On a fait le 89 politique – et encore ! – contre les privilèges politiques. Il reste à faire ce que M. Albert Bayet appelle le « 89 économique » (Cahiers de la Ligue des D. de l’H., 20 novembre 1931), sans lequel le premier n’est qu’une balançoire. Ce nouveau 89 ne sera possible qu’en attaquant et en supprimant la propriété. Un des présidents de la Ligue des droits de l’homme, Ferdinand Buisson, a dit fort justement : « L’homme n’a pas de liberté s’il n’a que la liberté politique ; il n’y a pas de liberté là où il n’est pas réalisé la première de toutes les libertés, la liberté de vivre, la liberté d’être homme… Vous avez protesté pour la liberté de l’individu.
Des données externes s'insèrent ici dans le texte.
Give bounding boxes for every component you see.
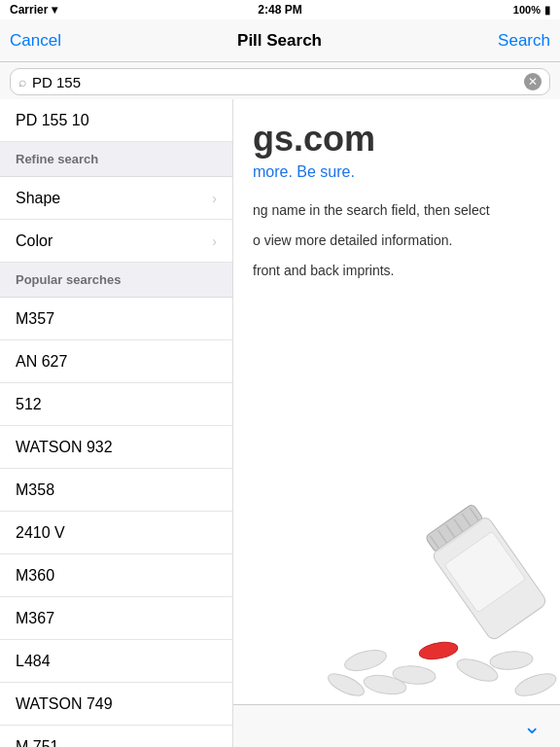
cancel-button[interactable]: Cancel [10,31,61,51]
list-item[interactable]: M367 [0,597,232,640]
nav-title: Pill Search [237,31,322,51]
search-bar: ⌕ ✕ [0,62,560,102]
wifi-icon: ▾ [52,3,57,17]
svg-point-16 [325,669,367,699]
svg-point-9 [342,647,388,675]
status-time: 2:48 PM [258,3,301,17]
logo-text-drugs: gs.com [253,119,375,159]
chevron-right-icon: › [212,233,217,249]
color-item[interactable]: Color › [0,220,232,263]
top-result-item[interactable]: PD 155 10 [0,99,232,142]
pill-scene-svg [288,490,560,704]
carrier-label: Carrier [10,3,48,17]
pill-image [288,490,560,704]
list-item[interactable]: 512 [0,383,232,426]
list-item[interactable]: AN 627 [0,340,232,383]
popular-item-label: 2410 V [16,524,65,542]
bg-paragraph-3: front and back imprints. [253,261,541,281]
popular-item-label: L484 [16,653,51,670]
list-item[interactable]: WATSON 749 [0,683,232,726]
chevron-down-button[interactable]: ⌄ [523,714,541,739]
svg-point-13 [489,650,533,671]
status-right: 100% ▮ [513,4,550,17]
shape-label: Shape [16,190,60,207]
nav-bar: Cancel Pill Search Search [0,19,560,62]
logo-tagline: more. Be sure. [253,163,541,181]
color-label: Color [16,232,52,250]
list-item[interactable]: L484 [0,640,232,683]
popular-item-label: M 751 [16,738,58,748]
popular-item-label: M360 [16,567,54,585]
bg-body-text: ng name in the search field, then select… [233,191,560,301]
bg-paragraph-2: o view more detailed information. [253,231,541,251]
search-input[interactable] [32,74,518,90]
search-nav-button[interactable]: Search [498,31,550,51]
svg-point-15 [512,669,559,700]
list-item[interactable]: M357 [0,298,232,340]
popular-item-label: M367 [16,610,54,627]
status-left: Carrier ▾ [10,3,57,17]
search-icon: ⌕ [18,74,26,89]
top-result-label: PD 155 10 [16,112,89,129]
shape-item[interactable]: Shape › [0,177,232,220]
bg-paragraph-1: ng name in the search field, then select [253,200,541,221]
list-item[interactable]: M 751 [0,726,232,747]
bg-header: gs.com more. Be sure. [233,99,560,191]
popular-item-label: WATSON 749 [16,695,113,713]
battery-label: 100% [513,4,541,16]
popular-item-label: WATSON 932 [16,439,113,456]
list-item[interactable]: 2410 V [0,512,232,554]
svg-point-11 [418,640,459,662]
battery-icon: ▮ [544,4,550,17]
list-item[interactable]: M358 [0,469,232,512]
popular-item-label: M358 [16,481,54,499]
search-dropdown: PD 155 10 Refine search Shape › Color › … [0,99,233,747]
list-item[interactable]: M360 [0,554,232,597]
list-item[interactable]: WATSON 932 [0,426,232,469]
popular-item-label: 512 [16,396,42,413]
refine-search-header: Refine search [0,142,232,177]
chevron-right-icon: › [212,191,217,206]
popular-item-label: M357 [16,310,54,328]
status-bar: Carrier ▾ 2:48 PM 100% ▮ [0,0,560,19]
clear-button[interactable]: ✕ [524,73,542,90]
drugs-logo: gs.com [253,119,541,160]
background-content: gs.com more. Be sure. ng name in the sea… [233,99,560,704]
popular-item-label: AN 627 [16,353,67,371]
popular-searches-header: Popular searches [0,263,232,298]
search-input-wrapper: ⌕ ✕ [10,68,550,95]
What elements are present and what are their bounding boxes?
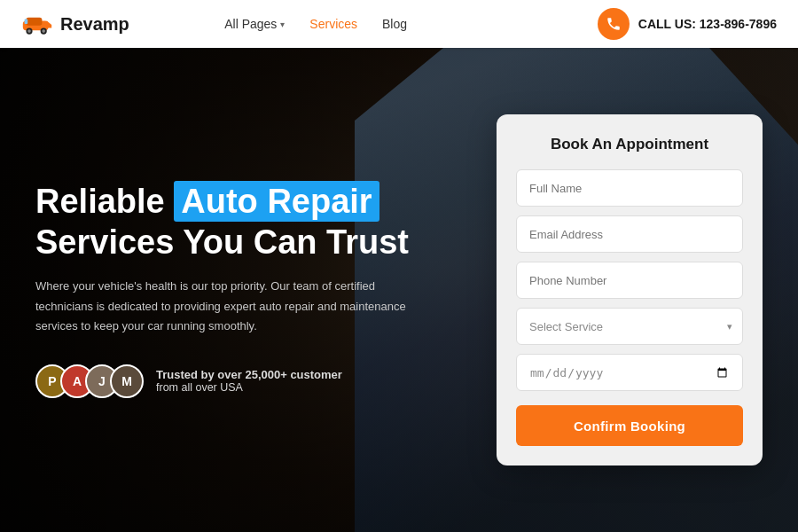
svg-point-3 <box>27 29 31 33</box>
hero-title-suffix: Services You Can Trust <box>35 223 409 261</box>
nav-services[interactable]: Services <box>309 17 357 31</box>
booking-card: Book An Appointment Select Service Oil C… <box>497 114 763 466</box>
trust-avatars: P A J M <box>35 364 144 398</box>
phone-input[interactable] <box>516 262 743 299</box>
hero-title-highlight: Auto Repair <box>174 181 379 222</box>
trust-line2: from all over USA <box>156 381 243 394</box>
svg-rect-7 <box>25 20 28 24</box>
svg-rect-1 <box>26 18 42 26</box>
svg-point-5 <box>42 29 45 33</box>
hero-description: Where your vehicle's health is our top p… <box>35 277 408 335</box>
full-name-input[interactable] <box>516 169 743 207</box>
svg-marker-6 <box>47 20 51 27</box>
logo-icon <box>21 12 53 36</box>
hero-text-section: Reliable Auto Repair Services You Can Tr… <box>35 182 461 397</box>
avatar: M <box>110 364 144 398</box>
service-select[interactable]: Select Service Oil Change Brake Repair T… <box>516 308 743 345</box>
email-input[interactable] <box>516 215 743 253</box>
trust-row: P A J M Trusted by over 25,000+ customer… <box>35 364 443 398</box>
booking-title: Book An Appointment <box>516 136 743 153</box>
call-section: CALL US: 123-896-7896 <box>598 8 777 40</box>
confirm-booking-button[interactable]: Confirm Booking <box>516 405 743 446</box>
hero-title-prefix: Reliable <box>35 183 174 220</box>
hero-title: Reliable Auto Repair Services You Can Tr… <box>35 182 443 262</box>
trust-text: Trusted by over 25,000+ customer from al… <box>156 368 342 394</box>
logo-text: Revamp <box>60 14 129 35</box>
navbar: Revamp All Pages ▾ Services Blog CALL US… <box>0 0 798 48</box>
chevron-down-icon: ▾ <box>280 20 285 29</box>
date-input[interactable] <box>516 354 743 391</box>
content-area: Reliable Auto Repair Services You Can Tr… <box>0 48 798 532</box>
service-select-wrap: Select Service Oil Change Brake Repair T… <box>516 308 743 345</box>
phone-icon <box>598 8 630 40</box>
logo[interactable]: Revamp <box>21 12 129 36</box>
nav-links: All Pages ▾ Services Blog <box>224 17 407 31</box>
call-number[interactable]: CALL US: 123-896-7896 <box>638 17 777 31</box>
nav-all-pages[interactable]: All Pages ▾ <box>224 17 285 31</box>
nav-blog[interactable]: Blog <box>382 17 407 31</box>
trust-line1: Trusted by over 25,000+ customer <box>156 368 342 381</box>
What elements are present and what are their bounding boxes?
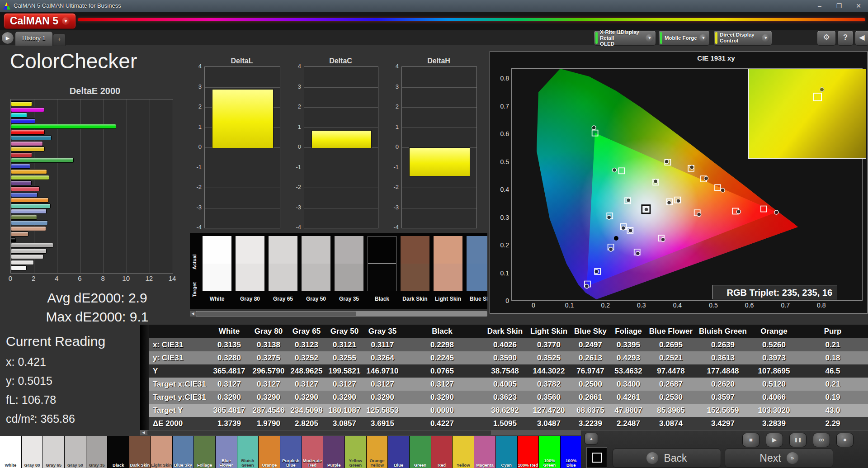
avg-de2000-label: Avg dE2000: 2.9	[14, 290, 181, 306]
cell: 0.4026	[483, 338, 527, 351]
pause-button[interactable]: ❚❚	[789, 433, 807, 447]
target-swatch	[236, 264, 264, 291]
row-label: Target x:CIE31	[149, 378, 209, 391]
patch-chip-purplish-blue[interactable]: Purplish Blue	[280, 436, 302, 468]
patch-chip-label: Cyan	[496, 463, 517, 468]
row-handle[interactable]	[140, 338, 149, 351]
patch-chip-moderate-red[interactable]: Moderate Red	[302, 436, 324, 468]
cell: 103.3020	[750, 404, 797, 417]
layout-nav-button[interactable]: ▶	[1, 32, 14, 44]
cell: 2.29	[797, 417, 868, 430]
gridline	[304, 168, 378, 168]
cell: 0.0000	[401, 404, 483, 417]
patch-chip-magenta[interactable]: Magenta	[474, 436, 496, 468]
scroll-left-icon[interactable]: ◀	[141, 430, 146, 435]
patch-chip-gray-50[interactable]: Gray 50	[65, 436, 86, 468]
row-handle[interactable]	[140, 404, 149, 417]
row-handle[interactable]	[140, 351, 149, 364]
patch-chip-bluish-green[interactable]: Bluish Green	[237, 436, 259, 468]
de-bar-blue-flower	[11, 209, 47, 214]
source-status-indicator	[660, 32, 662, 44]
patch-chip-cyan[interactable]: Cyan	[496, 436, 518, 468]
gridline	[205, 168, 280, 168]
gridline	[304, 188, 378, 188]
scroll-up-button[interactable]: ▲	[585, 433, 598, 444]
patch-chip-label: Magenta	[474, 463, 495, 468]
play-button[interactable]: ▶	[766, 433, 783, 447]
patch-chip-gray-35[interactable]: Gray 35	[86, 436, 108, 468]
cie-y-tick-label: 0.4	[494, 186, 509, 193]
source-dropdown[interactable]: Mobile Forge ▼	[658, 30, 710, 46]
scrollbar-thumb[interactable]	[196, 312, 356, 316]
max-de2000-label: Max dE2000: 9.1	[14, 309, 181, 325]
patch-chip-purple[interactable]: Purple	[323, 436, 345, 468]
row-handle[interactable]	[140, 417, 149, 430]
capture-button[interactable]: ⏺	[836, 433, 854, 447]
scrollbar-thumb[interactable]	[147, 430, 491, 435]
row-handle[interactable]	[140, 364, 149, 378]
cie-x-tick-label: 0.1	[561, 302, 579, 309]
stop-button[interactable]: ■	[742, 433, 760, 447]
patch-chip-label: Dark Skin	[129, 463, 151, 468]
meter-dropdown[interactable]: X-Rite i1Display RetailOLED ▼	[594, 30, 656, 46]
current-reading-x: x: 0.421	[6, 355, 46, 369]
patch-chip-label: Moderate Red	[302, 459, 323, 468]
row-handle[interactable]	[140, 391, 149, 404]
patch-chip-100-green[interactable]: 100% Green	[539, 436, 561, 468]
patch-chip-yellow-green[interactable]: Yellow Green	[345, 436, 367, 468]
de-bar-100-magenta	[11, 107, 44, 112]
patch-chip-blue-flower[interactable]: Blue Flower	[216, 436, 237, 468]
cell: 199.5821	[326, 364, 363, 378]
patch-chip-label: 100% Blue	[561, 459, 582, 468]
help-button[interactable]: ?	[837, 30, 854, 46]
patch-chip-blue-sky[interactable]: Blue Sky	[173, 436, 194, 468]
add-tab-button[interactable]: +	[53, 33, 66, 46]
patch-chip-100-blue[interactable]: 100% Blue	[561, 436, 582, 468]
patch-chip-orange-yellow[interactable]: Orange Yellow	[367, 436, 388, 468]
patch-chip-gray-80[interactable]: Gray 80	[22, 436, 43, 468]
display-control-dropdown[interactable]: Direct Display Control ▼	[713, 30, 772, 46]
swatch-strip-scrollbar[interactable]: ◀	[190, 311, 487, 317]
patch-chip-white[interactable]: White	[0, 436, 22, 468]
chart-title-deltal: DeltaL	[195, 57, 288, 65]
back-button[interactable]: « Back	[613, 449, 721, 468]
row-handle[interactable]	[140, 378, 149, 391]
column-header-purp: Purp	[797, 325, 868, 338]
next-button[interactable]: Next »	[725, 449, 833, 468]
patch-chip-yellow[interactable]: Yellow	[453, 436, 474, 468]
patch-chip-foliage[interactable]: Foliage	[194, 436, 216, 468]
cell: 1.3739	[209, 417, 250, 430]
settings-button[interactable]: ⚙	[817, 30, 836, 46]
patch-chip-label: Foliage	[194, 463, 215, 468]
collapse-panel-button[interactable]: ◀	[855, 30, 868, 46]
patch-chip-orange[interactable]: Orange	[259, 436, 280, 468]
calman-menu-button[interactable]: CalMAN 5 ▼	[4, 13, 76, 29]
patch-chip-dark-skin[interactable]: Dark Skin	[129, 436, 151, 468]
patch-chip-green[interactable]: Green	[410, 436, 431, 468]
patch-chip-black[interactable]: Black	[108, 436, 129, 468]
cell: 0.4293	[610, 351, 646, 364]
restore-button[interactable]: ❐	[831, 1, 847, 11]
cell: 0.3127	[363, 378, 401, 391]
gridline	[304, 107, 378, 108]
patch-chip-100-red[interactable]: 100% Red	[518, 436, 539, 468]
cie-y-tick-label: 0.3	[494, 214, 509, 221]
y-axis-tick-label: 3	[290, 83, 301, 90]
patch-chip-blue[interactable]: Blue	[388, 436, 410, 468]
record-icon: ⏺	[844, 436, 847, 443]
cell: 0.2661	[571, 391, 610, 404]
patch-chip-gray-65[interactable]: Gray 65	[43, 436, 65, 468]
patch-chip-light-skin[interactable]: Light Skin	[151, 436, 173, 468]
column-header-gray-35: Gray 35	[363, 325, 401, 338]
tab-history-1[interactable]: History 1	[15, 31, 53, 46]
patch-chip-red[interactable]: Red	[431, 436, 453, 468]
play-icon: ▶	[772, 436, 777, 443]
current-reading-fl: fL: 106.78	[6, 393, 56, 407]
close-button[interactable]: ✕	[850, 1, 867, 11]
continuous-measure-button[interactable]: ∞	[813, 433, 830, 447]
chart-title-deltah: DeltaH	[392, 57, 485, 65]
gridline	[127, 99, 127, 273]
scroll-left-icon[interactable]: ◀	[190, 311, 196, 317]
cell: 0.3127	[401, 378, 483, 391]
minimize-button[interactable]: –	[811, 1, 828, 11]
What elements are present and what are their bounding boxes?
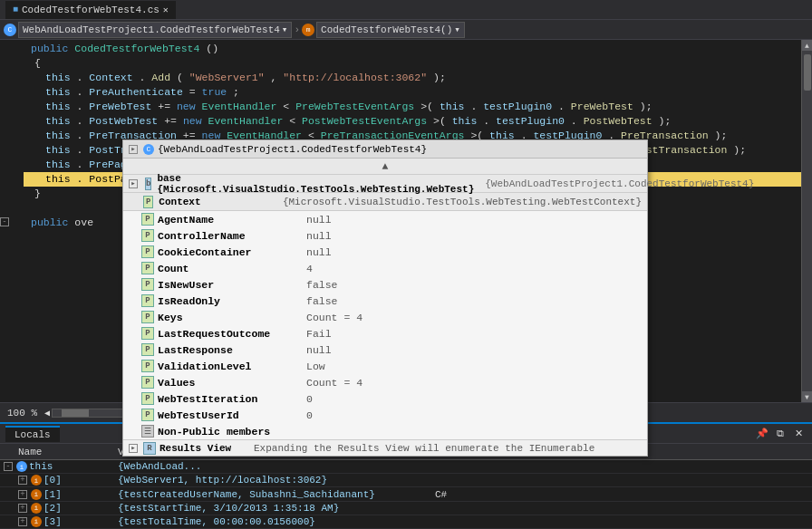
file-tab[interactable]: ■ CodedTestforWebTest4.cs ✕ (5, 1, 176, 19)
intellisense-path-text: {WebAndLoadTestProject1.CodedTestforWebT… (158, 144, 427, 155)
row3-value: {testTotalTime, 00:00:00.0156000} (118, 516, 435, 527)
row3-expand[interactable]: + (18, 517, 27, 526)
row1-icon: i (31, 489, 42, 500)
locals-row-0[interactable]: + i [0] {WebServer1, http://localhost:30… (0, 474, 812, 487)
title-bar: ■ CodedTestforWebTest4.cs ✕ (0, 0, 812, 20)
locals-float-btn[interactable]: ⧉ (772, 426, 788, 442)
prop-icon-count: P (141, 262, 154, 274)
this-name: this (29, 461, 53, 472)
locals-tab[interactable]: Locals (5, 426, 60, 442)
results-view-row[interactable]: ▸ R Results View Expanding the Results V… (123, 439, 647, 456)
breadcrumb-bar: C WebAndLoadTestProject1.CodedTestforWeb… (0, 20, 812, 40)
prop-agentname[interactable]: P AgentName null (123, 211, 647, 227)
file-tab-label: CodedTestforWebTest4.cs (22, 5, 160, 15)
results-expand[interactable]: ▸ (129, 444, 138, 453)
locals-toolbar: 📌 ⧉ ✕ (754, 426, 807, 442)
scroll-left-btn[interactable]: ◀ (44, 408, 50, 418)
prop-validationlevel[interactable]: P ValidationLevel Low (123, 358, 647, 374)
row0-expand[interactable]: + (18, 476, 27, 485)
intellisense-context-row[interactable]: P Context {Microsoft.VisualStudio.TestTo… (123, 193, 647, 211)
path-expand[interactable]: ▸ (129, 145, 138, 154)
left-gutter: - (0, 40, 16, 402)
prop-nonpropublic[interactable]: ☰ Non-Public members (123, 423, 647, 439)
row2-value: {testStartTime, 3/10/2013 1:35:18 AM} (118, 503, 435, 514)
scroll-down-arrow[interactable]: ▼ (802, 391, 813, 402)
prop-webtestIteration[interactable]: P WebTestIteration 0 (123, 390, 647, 407)
prop-cookiecontainer[interactable]: P CookieContainer null (123, 244, 647, 260)
breadcrumb-method[interactable]: CodedTestforWebTest4() ▾ (316, 22, 465, 38)
prop-isnewuser[interactable]: P IsNewUser false (123, 276, 647, 293)
expand-line1 (0, 42, 16, 56)
scroll-thumb[interactable] (804, 54, 811, 91)
expand-line-code2[interactable]: - (0, 216, 16, 230)
expand-line4 (0, 85, 16, 100)
collapse-icon[interactable]: - (0, 217, 9, 226)
base-expand[interactable]: ▸ (129, 179, 138, 188)
locals-row-1[interactable]: + i [1] {testCreatedUserName, Subashni_S… (0, 487, 812, 501)
code-line-1: public CodedTestforWebTest4 () (24, 42, 801, 56)
breadcrumb-method-arrow: ▾ (454, 24, 460, 35)
nonpropublic-icon: ☰ (141, 425, 154, 438)
breadcrumb-class[interactable]: WebAndLoadTestProject1.CodedTestforWebTe… (18, 22, 292, 38)
breadcrumb-method-icon: m (302, 24, 314, 36)
context-icon: P (143, 196, 153, 208)
locals-row-3[interactable]: + i [3] {testTotalTime, 00:00:00.0156000… (0, 515, 812, 529)
expand-line2 (0, 56, 16, 71)
prop-icon-lastrequestoutcome: P (141, 327, 154, 340)
prop-icon-isnewuser: P (141, 278, 154, 291)
context-label: Context (159, 197, 272, 207)
expand-line7 (0, 129, 16, 143)
results-label: Results View (160, 443, 250, 454)
file-tab-close[interactable]: ✕ (163, 5, 169, 15)
row3-name: [3] (44, 516, 62, 527)
intellisense-base-row[interactable]: ▸ b base {Microsoft.VisualStudio.TestToo… (123, 175, 647, 193)
row0-name: [0] (44, 475, 62, 486)
prop-icon-lastresponse: P (141, 343, 154, 356)
prop-isreadonly[interactable]: P IsReadOnly false (123, 293, 647, 309)
locals-pin-btn[interactable]: 📌 (754, 426, 770, 442)
locals-tab-label: Locals (14, 429, 51, 440)
breadcrumb-class-label: WebAndLoadTestProject1.CodedTestforWebTe… (23, 24, 280, 35)
locals-row-this[interactable]: - i this {WebAndLoad... (0, 460, 812, 474)
breadcrumb-method-label: CodedTestforWebTest4() (321, 24, 452, 35)
prop-lastrequestoutcome[interactable]: P LastRequestOutcome Fail (123, 325, 647, 341)
expand-line10 (0, 172, 16, 187)
prop-controllername[interactable]: P ControllerName null (123, 227, 647, 244)
prop-webtestuserid[interactable]: P WebTestUserId 0 (123, 407, 647, 423)
col-header-name: Name (0, 447, 118, 457)
code-line-2: { (24, 56, 801, 71)
prop-lastresponse[interactable]: P LastResponse null (123, 341, 647, 358)
prop-icon-isreadonly: P (141, 294, 154, 307)
expand-line11 (0, 187, 16, 201)
expand-line8 (0, 143, 16, 158)
this-value: {WebAndLoad... (118, 461, 435, 472)
prop-icon-cookiecontainer: P (141, 245, 154, 258)
intellisense-path-header: ▸ C {WebAndLoadTestProject1.CodedTestfor… (123, 140, 647, 159)
prop-icon-values: P (141, 376, 154, 389)
expand-line9 (0, 158, 16, 172)
editor-wrapper: - public CodedTestforWebTest4 () { (0, 40, 812, 529)
breadcrumb-icon: C (4, 24, 16, 36)
prop-icon-agentname: P (141, 213, 154, 226)
prop-icon-keys: P (141, 311, 154, 323)
code-line-6: this . PostWebTest += new EventHandler <… (24, 114, 801, 129)
this-expand[interactable]: - (4, 462, 13, 471)
results-icon: R (143, 442, 156, 455)
row2-name: [2] (44, 503, 62, 514)
row2-expand[interactable]: + (18, 504, 27, 513)
prop-values[interactable]: P Values Count = 4 (123, 374, 647, 390)
prop-keys[interactable]: P Keys Count = 4 (123, 309, 647, 325)
locals-close-btn[interactable]: ✕ (790, 426, 807, 442)
editor-scrollbar[interactable]: ▲ ▼ (801, 40, 812, 402)
scroll-up-arrow[interactable]: ▲ (802, 40, 813, 51)
locals-row-2[interactable]: + i [2] {testStartTime, 3/10/2013 1:35:1… (0, 502, 812, 515)
base-icon: b (145, 178, 151, 190)
results-description: Expanding the Results View will enumerat… (254, 443, 642, 454)
prop-icon-webtestuserid: P (141, 409, 154, 421)
prop-count[interactable]: P Count 4 (123, 260, 647, 276)
code-line-4: this . PreAuthenticate = true ; (24, 85, 801, 100)
row1-expand[interactable]: + (18, 490, 27, 499)
intellisense-popup: ▸ C {WebAndLoadTestProject1.CodedTestfor… (122, 139, 648, 457)
row3-icon: i (31, 516, 42, 527)
expand-line5 (0, 100, 16, 114)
Ne protesterez-vous pas en faveur de ces individus, et ils sont légions, qu’on appelle libres et qui meurent de faim ? » La liberté de vivre est impossible sous le régime de la propriété pour quiconque ne vit pas du travail d’autrui. Or, c’est le cas de la majorité des hommes.

Nous avons déjà vu (Liberté individuelle) la contradiction de la Déclaration des droits de l’homme, au sujet de la liberté, lorsqu’elle dit, d’une part : « La liberté consiste à pouvoir faire tout ce qui ne nuit pas à autrui. » et, d’autre part : « Tout ce qui n’est pas défendu par la loi ne peut être empêché. » Nous avons vu comment la deuxième proposition détruit la première en favorisant l’exploitation des travailleurs par les détenteurs des entreprises du travail et de ses instruments. Cette exploitation, organisée sous le titre fallacieux de la liberté du travail, n’est-elle pas la négation de toute liberté pour le travailleur ?

La Révolution Française promettait à tous les hommes quatre choses qui sont incluses dans la Déclaration des droits : la liberté, l’égalité, la propriété, la sûreté. Elles étaient, disait-elle, des droits naturels, imprescriptibles, inviolables, sacrés, que la Nation devait faire respecter au bénéfice de tous les hommes. Qu’était-ce à dire, sinon que la propriété individuelle devrait être transformée en propriété de tous ? Comment, sans cela, établirait-on l’égalité des hommes, et comment leur garantirait-on la liberté et la sûreté ?… On n’établit et on ne garantit rien. La suite de la Révolution fut un habile escamotage ; ses principes firent


cette « blagologie » dont devrait se satisfaire le « peuple souverain ». Les anciens propriétaires des biens féodaux furent remplacés par les nouveaux propriétaires des biens nationaux. Il était d’autant plus nécessaire pour eux de garantir l’inviolabilité de la propriété qu’ils en avaient à peine payé le quart, et qu’ils devraient en faire retour à la Nation si on s’avisait de réaliser l’égalité promise à tous les citoyens. Mais c’eût été tomber dans le communisme, dans le collectivisme ; c’eût été aboutir à cette vaste conception de l’État dont s’étaient inspirés tant de penseurs de la Révolution ; c’eût été empêcher l’établissement de ce troisième État qui, pour être « Tout », comme le voulait Siéyès, devait assurer sa prédominance par la possession des biens et du pouvoir. Et c’est ce que comprirent les premiers « constituants » qui refusèrent de discuter le principe de la propriété pour « ne pas la compromettre » (sic). On avait les gendarmes et la guillotine pour faire respecter la propriété, comme l’Ancien Régime avait eu les sergents et le gibet ; cela devait suffire. La Révolution, qui prétendait s’établir sur le droit, ne s’établit ainsi que sur l’arbitraire et la force. Ce fut sa faute, ce fut son crime, et c’est pourquoi elle est aujourd’hui à refaire.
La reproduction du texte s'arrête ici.